Lorsqu’ils entrent en studio, Abel et Max Martin ont écouté la bande originale du film Drive, composée en 2011 par Cliff Martinez, et ses ambiances synthwave si marquantes. Ils se nourrissent des tubes “Young Turks” de Rod Stewart ou “Self Controlde Laura Branigan, parus en 1981 et 1984, et mettent au point le titre “Blinding Lights”, qui deviendra le plus grand succès de la carrière de The Weeknd. Mais ce n’est pas tout : il faut approfondir le concept, mélanger les esthétiques, parfaire le personnage amorcé sur Starboy, qui prend de plus en plus de place. La référence de ce projet, qui donnera sa direction visuelle à l’album After Hours, c’est le jeu vidéo GTA : Vice City. Certes, il est sorti en 2002, mais son décor – planté dans un Miami fictif des années 1980, entre Scarface et Miami Vice – a marqué une génération entière de joueurs. Par son scénario, certes, mais aussi par sa bande originale où l’on croise INXS, Rick James, Roxy Music ou encore Talk Talk.

Dans une interview donnée au magazine Billboard quelques mois après la sortie d’After Hours, The Weeknd expliquait : “GTA : Vice City m’a ouvert les yeux sur beaucoup de musiques des années 1980, il y avait une certaine nostalgie de l’époque où j’étais gosse, où je jouais à ce jeu vidéo, en écoutant Hall & Oates et Michael Jackson et en conduisant dans les rues de la ville.” Un univers qu’il met en scène lors de son show télévisuel à la mi-temps du Super Bowl 2021. Dans l’intro du concert, on le voit installé au volant d’un bolide, entouré d’enseignes en néon typiques de Las Vegas et affublé de cette fameuse veste rouge créée par le designer Patrick Henry de la marque Fresh.
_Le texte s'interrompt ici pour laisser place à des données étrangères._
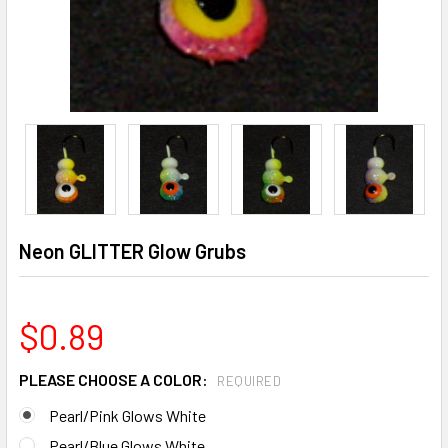
Neon GLITTER Glow Grubs
$0.89
PLEASE CHOOSE A COLOR:
REQUIRED
Pearl/Pink Glows White
Pearl/Blue Glows White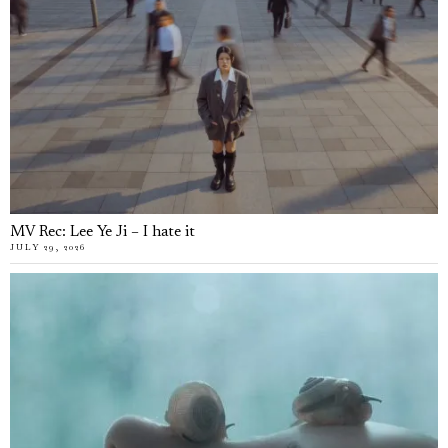
MV Rec: Lee Ye Ji – I hate it
JULY 29, 2026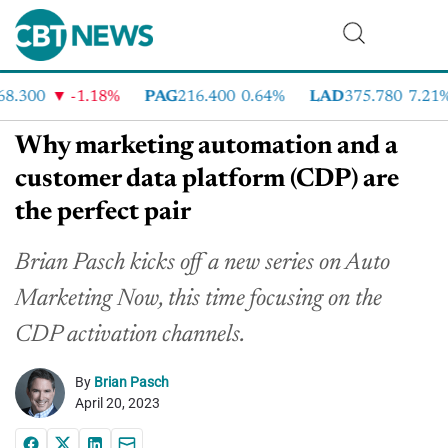
.300
-1.18%
PAG
216.400
0.64%
LAD
375.780
7.21%
Why marketing automation and a
customer data platform (CDP) are
the perfect pair
Brian Pasch kicks off a new series on Auto
Marketing Now, this time focusing on the
CDP activation channels.
By
Brian Pasch
April 20, 2023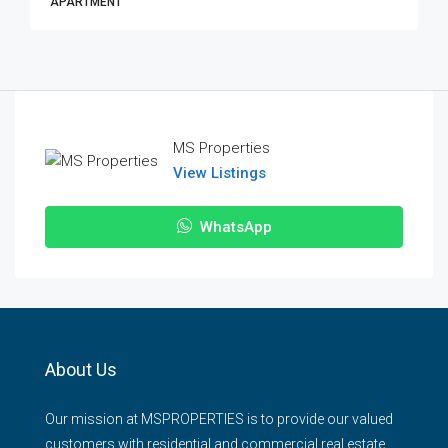
APARTMENT
MS Properties
View Listings
WhatsApp
About Us
Our mission at MSPROPERTIES is to provide our valued
customers with residential and commercial real estate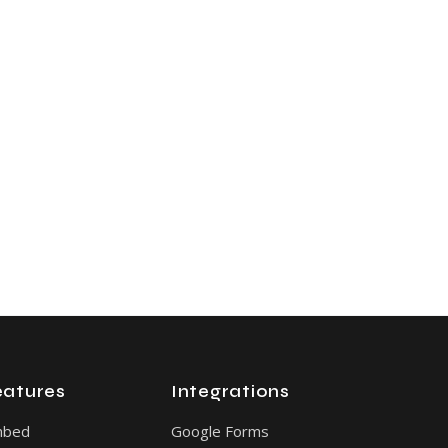
eatures
Integrations
mbed
Google Forms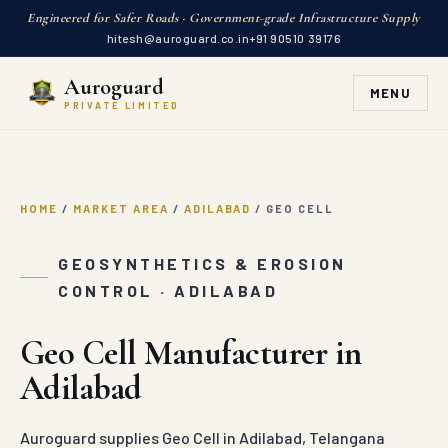
Engineered for Safer Roads · Government-grade Infrastructure Supply
hitesh@auroguard.co.in
+91 90510 39176
Auroguard
MENU
PRIVATE LIMITED
HOME
/
MARKET AREA
/
ADILABAD
/
GEO CELL
GEOSYNTHETICS & EROSION
CONTROL · ADILABAD
Geo Cell Manufacturer in
Adilabad
Auroguard supplies Geo Cell in Adilabad, Telangana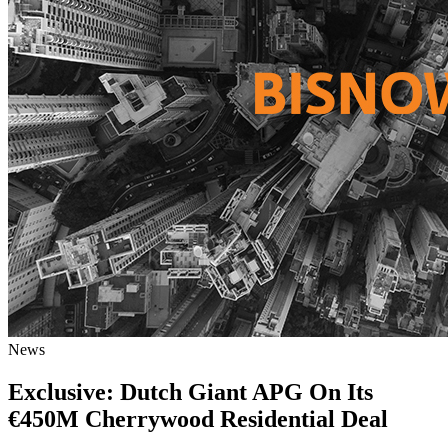
News
Exclusive: Dutch Giant APG On Its
€450M Cherrywood Residential Deal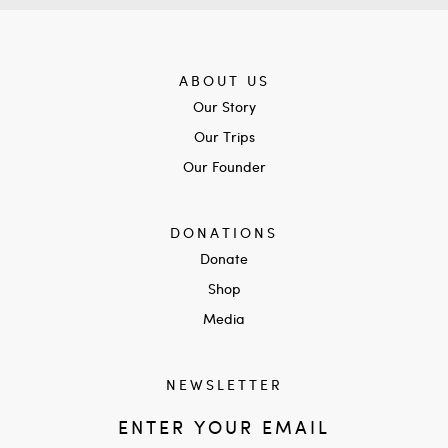
ABOUT US
Our Story
Our Trips
Our Founder
DONATIONS
Donate
Shop
Media
NEWSLETTER
ENTER YOUR EMAIL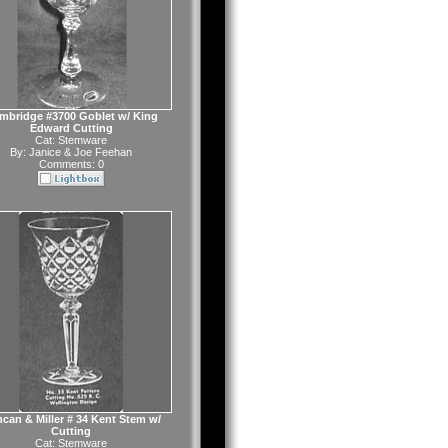
mbridge #3700 Goblet w/ King
Edward Cutting
Cat:
Stemware
By:
Janice & Joe Feehan
Comments: 0
can & Miller # 34 Kent Stem w/
Cutting
Cat:
Stemware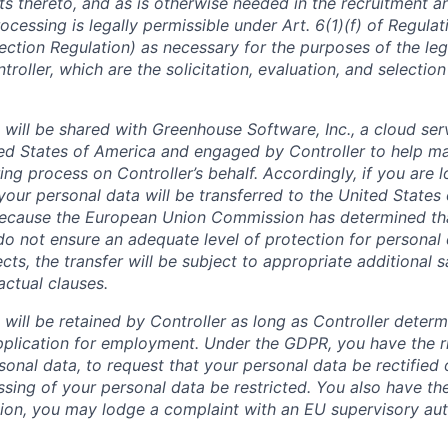
ts thereto, and as is otherwise needed in the recruitment a
ocessing is legally permissible under Art. 6(1)(f) of Regula
ection Regulation) as necessary for the purposes of the leg
roller, which are the solicitation, evaluation, and selection
 will be shared with Greenhouse Software, Inc., a cloud ser
ted States of America and engaged by Controller to help m
ing process on Controller’s behalf. Accordingly, if you are 
your personal data will be transferred to the United States
 Because the European Union Commission has determined th
do not ensure an adequate level of protection for personal 
cts, the transfer will be subject to appropriate additional 
actual clauses.
will be retained by Controller as long as Controller determ
pplication for employment. Under the GDPR, you have the r
onal data, to request that your personal data be rectified 
sing of your personal data be restricted. You also have the
ition, you may lodge a complaint with an EU supervisory aut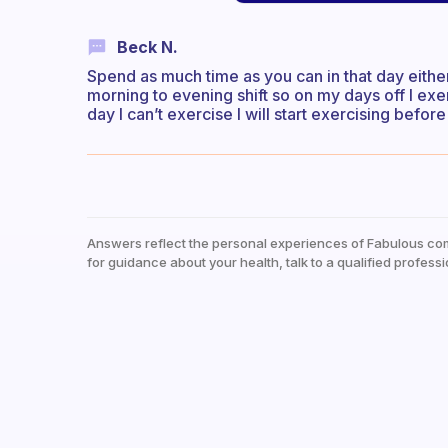
Beck N.
Spend as much time as you can in that day either
morning to evening shift so on my days off I ex
day I can’t exercise I will start exercising befo
Answers reflect the personal experiences of Fabulous co
for guidance about your health, talk to a qualified professi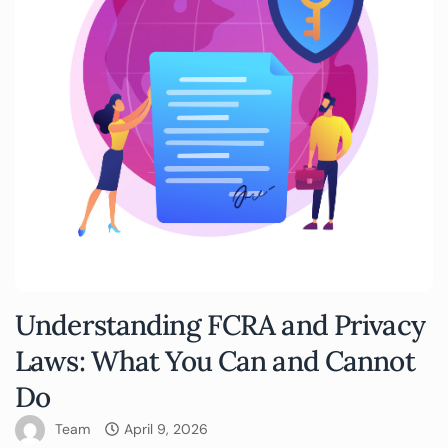
Understanding FCRA and Privacy
Laws: What You Can and Cannot
Do
Team
April 9, 2026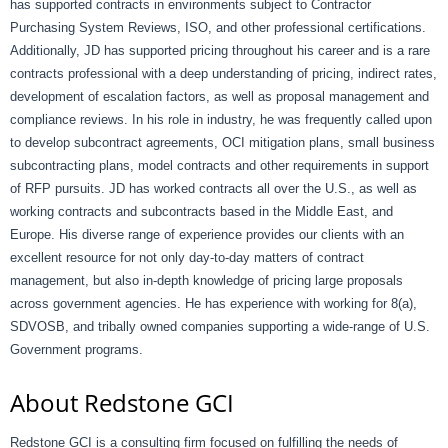
has supported contracts in environments subject to Contractor
Purchasing System Reviews, ISO, and other professional certifications.
Additionally, JD has supported pricing throughout his career and is a rare
contracts professional with a deep understanding of pricing, indirect rates,
development of escalation factors, as well as proposal management and
compliance reviews. In his role in industry, he was frequently called upon
to develop subcontract agreements, OCI mitigation plans, small business
subcontracting plans, model contracts and other requirements in support
of RFP pursuits. JD has worked contracts all over the U.S., as well as
working contracts and subcontracts based in the Middle East, and
Europe. His diverse range of experience provides our clients with an
excellent resource for not only day-to-day matters of contract
management, but also in-depth knowledge of pricing large proposals
across government agencies. He has experience with working for 8(a),
SDVOSB, and tribally owned companies supporting a wide-range of U.S.
Government programs.
About Redstone GCI
Redstone GCI is a consulting firm focused on fulfilling the needs of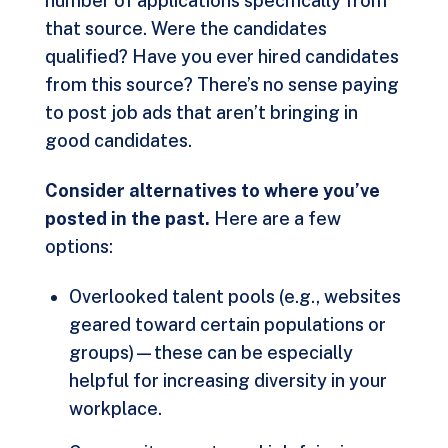
number of applications specifically from
that source. Were the candidates
qualified? Have you ever hired candidates
from this source? There’s no sense paying
to post job ads that aren’t bringing in
good candidates.
Consider alternatives to where you’ve
posted in the past.
Here are a few
options:
Overlooked talent pools (e.g., websites
geared toward certain populations or
groups)—these can be especially
helpful for increasing diversity in your
workplace.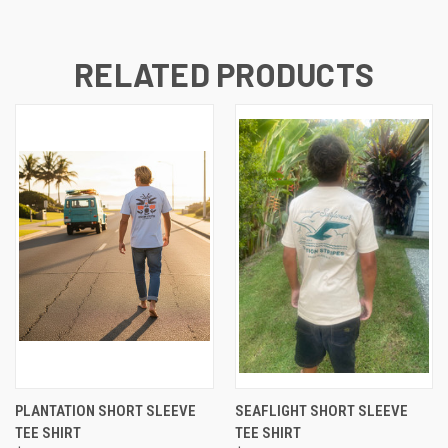
RELATED PRODUCTS
PLANTATION SHORT SLEEVE
SEAFLIGHT SHORT SLEEVE
TEE SHIRT
TEE SHIRT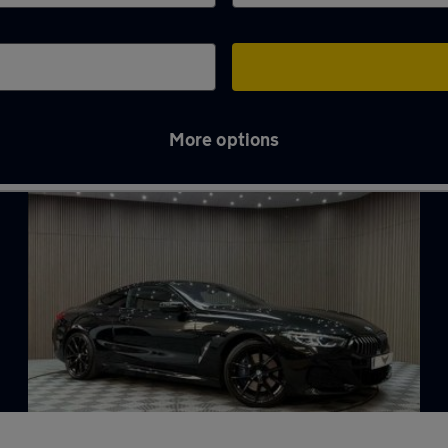
More options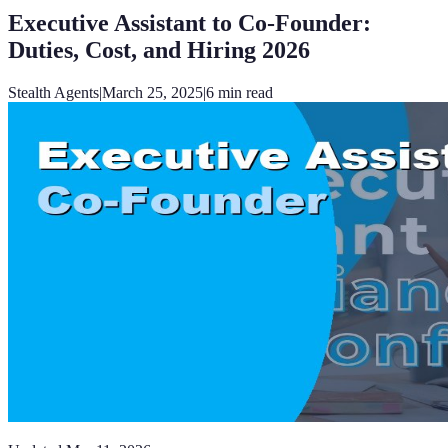
Executive Assistant to Co-Founder:
Duties, Cost, and Hiring 2026
Stealth Agents
|
March 25, 2025
|
6
min read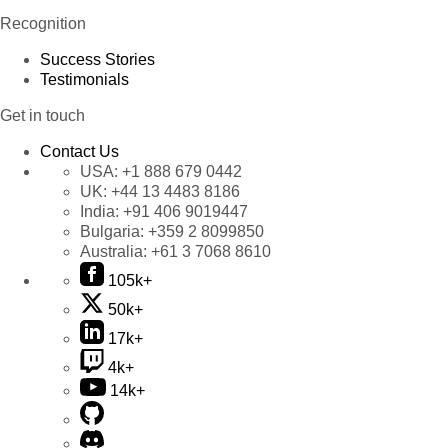
Recognition
Success Stories
Testimonials
Get in touch
Contact Us
USA:
+1 888 679 0442
UK:
+44 13 4483 8186
India:
+91 406 9019447
Bulgaria:
+359 2 8099850
Australia:
+61 3 7068 8610
105k+
50k+
17k+
4k+
14k+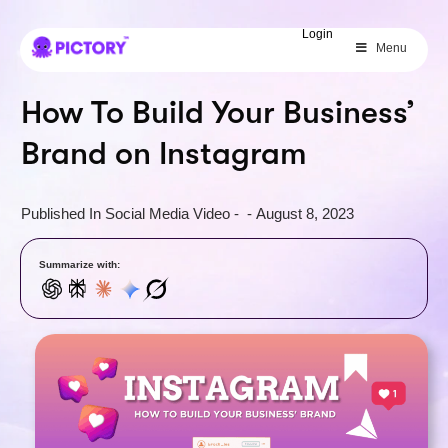
SAVE 40%
Login
Menu
Limited Offer: 40% Off Pro Annual
+
2X
AI Credits
How To Build Your Business’
Brand on Instagram
Published In
Social Media Video
-
-
August 8, 2023
Summarize with: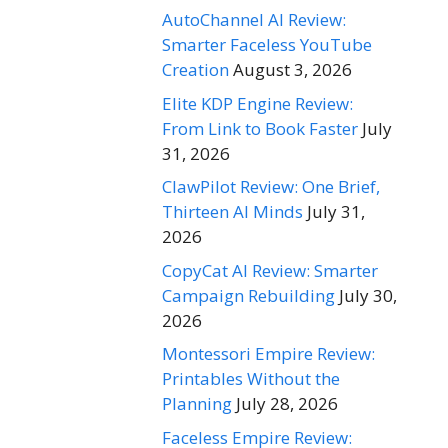
AutoChannel AI Review:
Smarter Faceless YouTube
Creation
August 3, 2026
Elite KDP Engine Review:
From Link to Book Faster
July
31, 2026
ClawPilot Review: One Brief,
Thirteen AI Minds
July 31,
2026
CopyCat AI Review: Smarter
Campaign Rebuilding
July 30,
2026
Montessori Empire Review:
Printables Without the
Planning
July 28, 2026
Faceless Empire Review: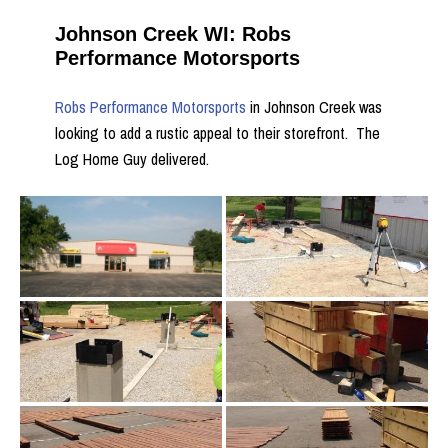
Johnson Creek WI: Robs
Performance Motorsports
Robs Performance Motorsports
in Johnson Creek was
looking to add a rustic appeal to their storefront. The
Log Home Guy delivered.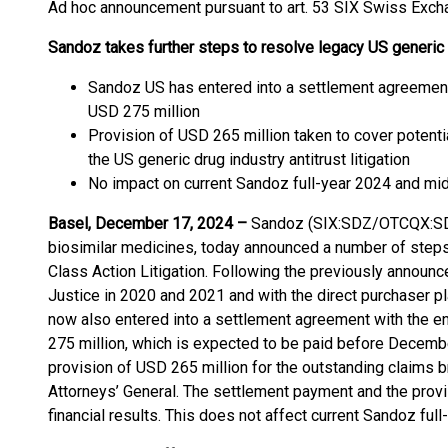
Ad hoc announcement pursuant to art. 53 SIX Swiss Exch
Sandoz takes further steps to resolve legacy US generic dr
Sandoz US has entered into a settlement agreement w
USD 275 million
Provision of USD 265 million taken to cover potenti
the US generic drug industry antitrust litigation
No impact on current Sandoz full-year 2024 and mi
Basel, December 17, 2024 –
Sandoz (SIX:SDZ/OTCQX:SDZN
biosimilar medicines, today announced a number of steps 
Class Action Litigation. Following the previously announ
Justice in 2020 and 2021 and with the direct purchaser pl
now also entered into a settlement agreement with the end
275 million, which is expected to be paid before Decemb
provision of USD 265 million for the outstanding claims b
Attorneys’ General. The settlement payment and the provi
financial results. This does not affect current Sandoz fu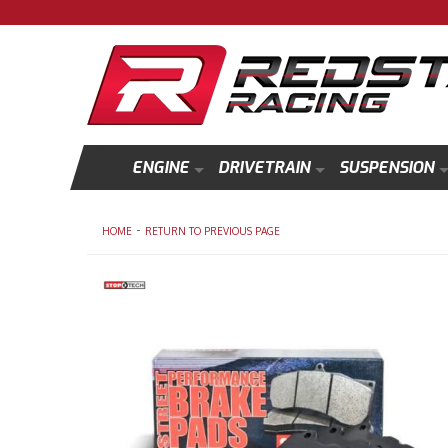
ENGINE
DRIVETRAIN
SUSPENSION
-
HOME
RETURN TO PREVIOUS PAGE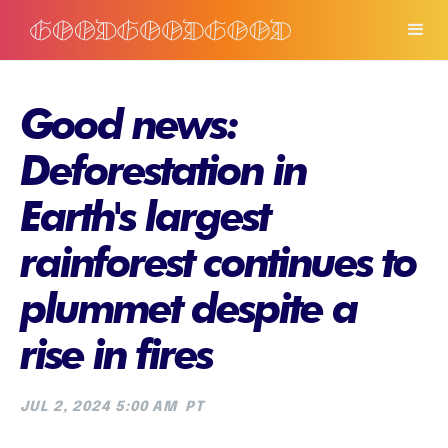
Good news:
Deforestation in
Earth's largest
rainforest continues to
plummet despite a
rise in fires
JUL 2, 2024 5:00 AM
PT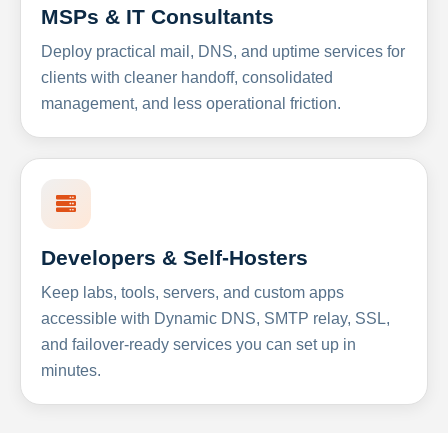
MSPs & IT Consultants
Deploy practical mail, DNS, and uptime services for
clients with cleaner handoff, consolidated
management, and less operational friction.
Developers & Self-Hosters
Keep labs, tools, servers, and custom apps
accessible with Dynamic DNS, SMTP relay, SSL,
and failover-ready services you can set up in
minutes.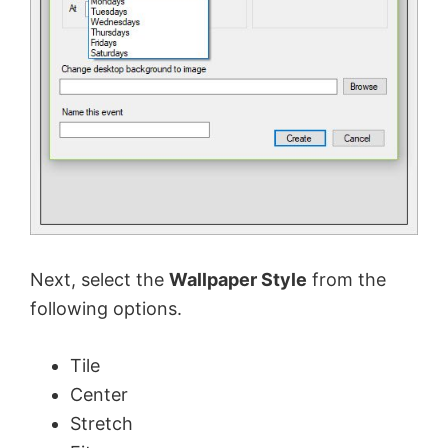
d
e
o
Next, select the
Wallpaper Style
from the
following options.
Tile
Center
Stretch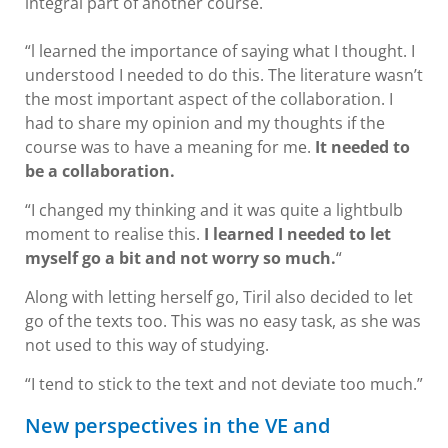
integral part of another course.
“l learned the importance of saying what I thought. I
understood I needed to do this. The literature wasn’t
the most important aspect of the collaboration. I
had to share my opinion and my thoughts if the
course was to have a meaning for me.
It needed to
be a collaboration.
“I changed my thinking and it was quite a lightbulb
moment to realise this.
I learned I needed to let
myself go a bit and not worry so much.
“
Along with letting herself go, Tiril also decided to let
go of the texts too. This was no easy task, as she was
not used to this way of studying.
“I tend to stick to the text and not deviate too much.”
New perspectives in the VE and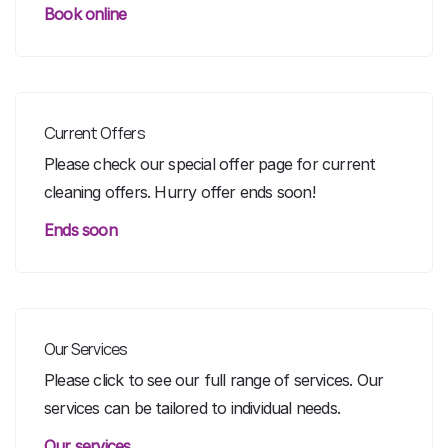
Book online
Current Offers
Please check our special offer page for current
cleaning offers. Hurry offer ends soon!
Ends soon
Our Services
Please click to see our full range of services. Our
services can be tailored to individual needs.
Our services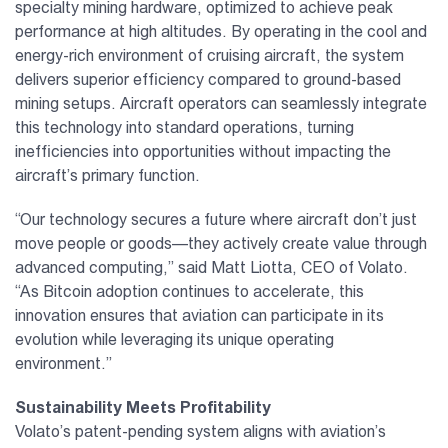
specialty mining hardware, optimized to achieve peak
performance at high altitudes. By operating in the cool and
energy-rich environment of cruising aircraft, the system
delivers superior efficiency compared to ground-based
mining setups. Aircraft operators can seamlessly integrate
this technology into standard operations, turning
inefficiencies into opportunities without impacting the
aircraft’s primary function.
“Our technology secures a future where aircraft don’t just
move people or goods—they actively create value through
advanced computing,” said Matt Liotta, CEO of Volato.
“As Bitcoin adoption continues to accelerate, this
innovation ensures that aviation can participate in its
evolution while leveraging its unique operating
environment.”
Sustainability Meets Profitability
Volato’s patent-pending system aligns with aviation’s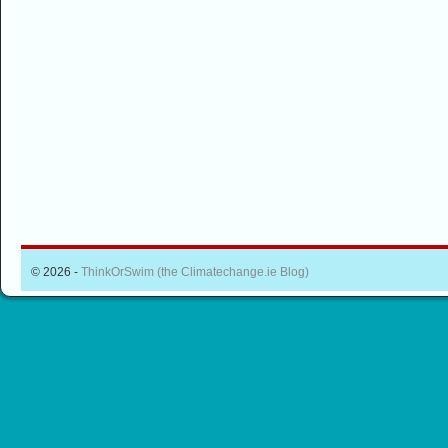
© 2026 -
ThinkOrSwim (the Climatechange.ie Blog)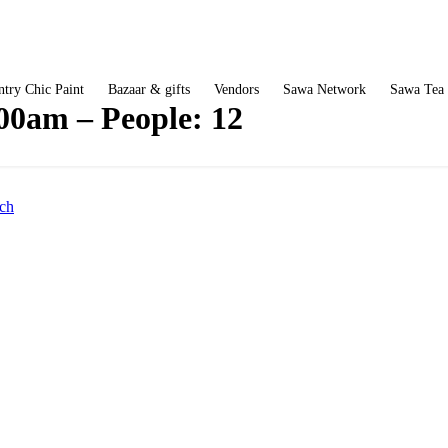
try Chic Paint
Bazaar & gifts
Vendors
Sawa Network
Sawa Tea
:00am – People: 12
ch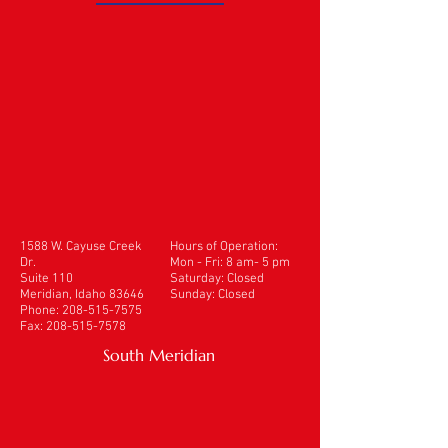
1588 W. Cayuse Creek
Hours of Operation:
Dr.
Mon - Fri: 8 am- 5 pm
Suite 110
​​Saturday: Closed
Meridian, Idaho 83646
Sunday: Closed
Phone:
208-515-7575
Fax:
208-515-7578
South Meridian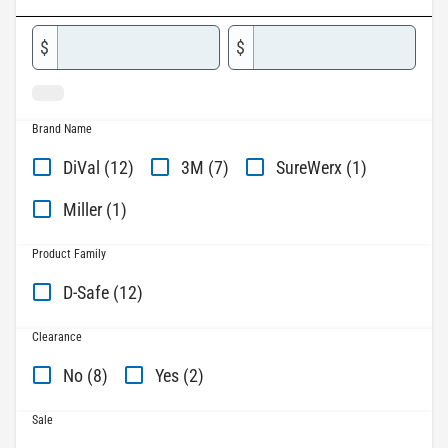
$
$
Brand Name
DiVal (12)
3M (7)
SureWerx (1)
Miller (1)
Product Family
D-Safe (12)
Clearance
No (8)
Yes (2)
Sale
Entre paillettes, coupe rétro, décor de boîte de nuit clinquante et pas de danse à la Michael Jackson, l’immersion dans cette époque révolue mais réanimée est totale.

The Weeknd Dawn FM album release

©Brian Ziff

GTA : Vice City m’a ouvert les yeux sur beaucoup de musiques des années 1980.

Vampires, drogues et pandémie

The Weeknd aurait pu s’arrêter là dans le délire. Mais non. Ce personnage, cette esthétique, sonnent comme un retour au bref anonymat de ses débuts. Alors, pour son nouvel album Dawn FM, il décide de liquider les derniers vestiges de son passé artistique et d’embrasser à pleine bouche le rétrofuturisme. Avec une autre référence majeure, celle des films Tron : l’original de 1982, réalisé par Steven Lisberger, et sa suite, Tron : Legacy, sorti en 2010, et dont la bande originale était assurée par les potes Daft Punk. Celle-ci nourrit grandement Dawn FM, que ce soit dans ses envolées synthétiques effrénées ou dans ses visuels. Le visage de The Weeknd sur la pochette, vieilli, semble tout droit inspiré du personnage de Kevin Flynn, bloqué dans un jeu vidéo, condamné à y mourir.

Sur la majorité des productions, on retrouve donc Oneohtrix Point Never, qui sévissait déjà sur After Hours, avec cette patte sonore incomparable, empreinte de synthpop massive et de synthétiseurs Juno (marqueur sonore des années 1980). The Weeknd plonge totalement dans un son désincarné, un peu hors du temps, fait de machines et de voix trafiquées, de son FM avec la voix de Jim Carrey qui assure les interludes, et d’autres références cinématographiques, comme le film Blade, réalisé en 1998 par Stephen Norrington. Un univers fantastique où se côtoient les vampires, l’horreur, les designs urbains, les cyberpunks, la ville de nuit, les drogues et les truands. Tout ce qu’Abel Tefaye adore.

Le clip du single “Take My Breath” est ouvertement inspiré d’une des scènes les plus cultes du film : la “blood rave”. Une fête parée de débauche, où le sang coule à flots. Dans sa vidéo, The Weeknd se retrouve au milieu d’une soirée où les drogues ont été remplacées par de l’oxygène, qui se prend en respirant un grand coup dans un masque. Alors que le monde est plongé dans une pandémie due à un virus qui atteint le système respiratoire, pousse à se masquer et à proscrire les espaces festifs, le message n’a rien d’anodin. Sommes-nous dans le présent ? Dans un futur pas si lointain et angoissant ? Certainement un peu des deux. Car The Weeknd mélange tout, et, comme le montre Dawn FM, toujours avec un œil dans le rétro.